WHAT IS BEING ASKED:
Return the number of lines below with "Xiaomi" in them, and nothing else.

DATA:
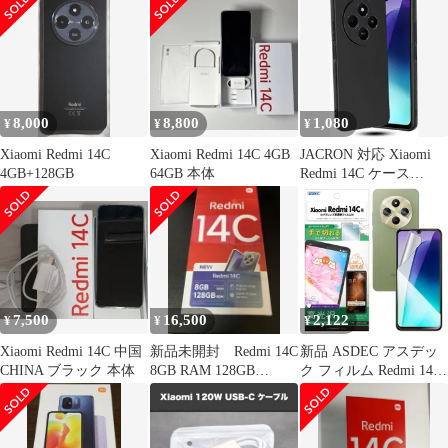
バー 耐衝撃 全面保護
ミ レドミ 9H高硬度 透
指紋防止 すり傷防止 持
明感 高光沢
ちやすい 滑り止め 保護
ケース マットブラック
(WDQ-AJK-0317)
8,000
8,800
1,080
¥
¥
¥
Xiaomi Redmi 14C
Xiaomi Redmi 14C 4GB
JACRON 対応 Xiaomi
4GB+128GB
64GB 本体
Redmi 14C ケース
Redmi14C スマホケース
シリコン オッポ リノ
耐衝撃 ソフト 黒 薄型
ストラップホール付き
アク カバー ブラック
(TMK-UCI-862)
7,500
16,500
2,122
¥
¥
¥
Xiaomi Redmi 14C 中国
新品未開封 Redmi 14C
新品 ASDEC アスデッ
CHINA ブラック 本体
8GB RAM 128GB
ク フィルム Redmi 14C
ROMSIMフリー
用 光沢 カメラ保護 割
れない 日本製 クリア
指紋防止 防汚 気泡消
失/ASH-MIR14C-Z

EXPECTED ANSWER:
4